**Activity**
From the records below, please print only the lines from the one containing "Кружки CS:GO" through the one containing "Výjimečně silné výsledky s masivním", both included. Skip the pictures.

Data entries
····················
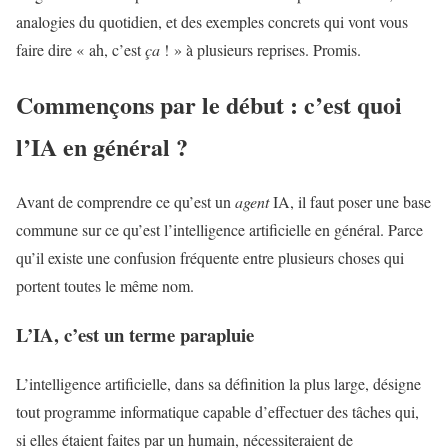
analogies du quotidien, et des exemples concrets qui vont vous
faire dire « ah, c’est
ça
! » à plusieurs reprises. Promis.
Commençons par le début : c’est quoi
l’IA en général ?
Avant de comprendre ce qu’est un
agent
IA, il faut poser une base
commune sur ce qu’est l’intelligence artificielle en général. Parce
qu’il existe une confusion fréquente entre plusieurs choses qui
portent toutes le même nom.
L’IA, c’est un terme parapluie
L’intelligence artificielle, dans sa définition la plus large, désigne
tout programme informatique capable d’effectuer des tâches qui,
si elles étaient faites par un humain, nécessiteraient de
····················
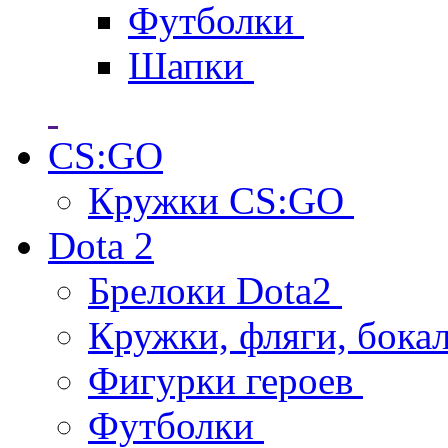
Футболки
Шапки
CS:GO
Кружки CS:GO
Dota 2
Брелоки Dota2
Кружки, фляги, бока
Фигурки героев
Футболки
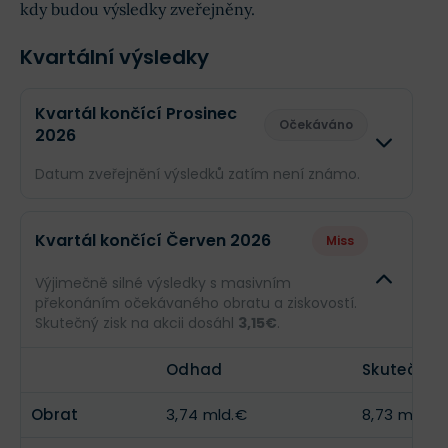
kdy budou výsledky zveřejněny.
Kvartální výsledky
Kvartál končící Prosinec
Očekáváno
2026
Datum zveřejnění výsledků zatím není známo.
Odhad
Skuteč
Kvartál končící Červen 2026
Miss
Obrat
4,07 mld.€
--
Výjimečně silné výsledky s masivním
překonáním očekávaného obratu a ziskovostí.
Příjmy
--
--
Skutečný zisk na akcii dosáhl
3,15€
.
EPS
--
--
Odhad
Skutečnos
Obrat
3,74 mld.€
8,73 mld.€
····················
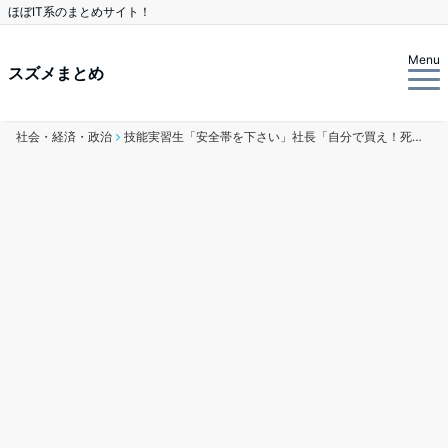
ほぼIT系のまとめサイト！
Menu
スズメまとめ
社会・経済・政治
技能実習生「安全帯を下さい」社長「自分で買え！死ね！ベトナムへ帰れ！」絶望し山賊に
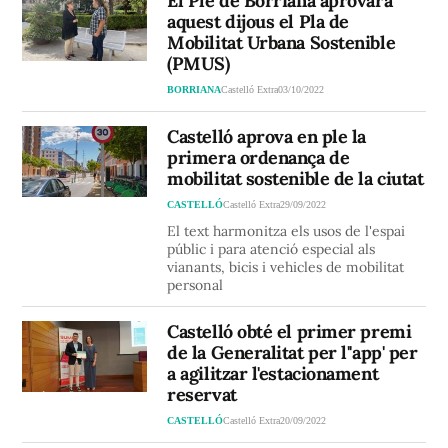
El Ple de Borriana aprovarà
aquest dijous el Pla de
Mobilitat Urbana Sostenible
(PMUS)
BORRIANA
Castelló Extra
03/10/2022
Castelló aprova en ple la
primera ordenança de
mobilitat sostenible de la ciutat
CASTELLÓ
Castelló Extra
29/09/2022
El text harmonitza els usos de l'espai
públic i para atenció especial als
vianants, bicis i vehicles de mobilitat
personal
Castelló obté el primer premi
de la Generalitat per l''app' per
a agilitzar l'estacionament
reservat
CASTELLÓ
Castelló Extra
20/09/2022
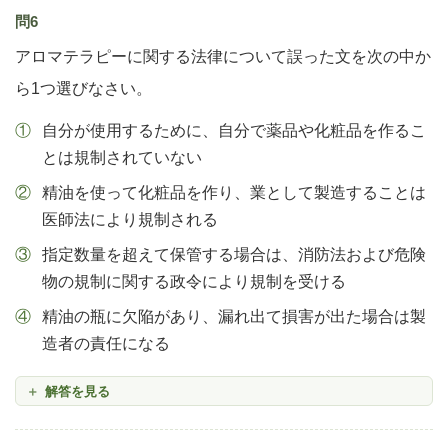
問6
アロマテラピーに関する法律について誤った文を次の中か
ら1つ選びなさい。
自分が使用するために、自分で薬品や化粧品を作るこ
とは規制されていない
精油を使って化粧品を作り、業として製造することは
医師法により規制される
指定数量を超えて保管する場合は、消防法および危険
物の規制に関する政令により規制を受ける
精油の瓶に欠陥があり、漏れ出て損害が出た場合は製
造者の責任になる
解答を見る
····················
**Response to the task**
Кружки CS:GO
Dota 2
Брелоки Dota2
Кружки, фляги, бока
Фигурки героев
Футболки
kdy budou výsledky zveřejněny.
Kvartální výsledky
Kvartál končící Prosinec
Očekáváno
2026
Datum zveřejnění výsledků zatím není známo.
Odhad
Skuteč
Kvartál končící Červen 2026
Miss
Obrat
4,07 mld.€
--
Výjimečně silné výsledky s masivním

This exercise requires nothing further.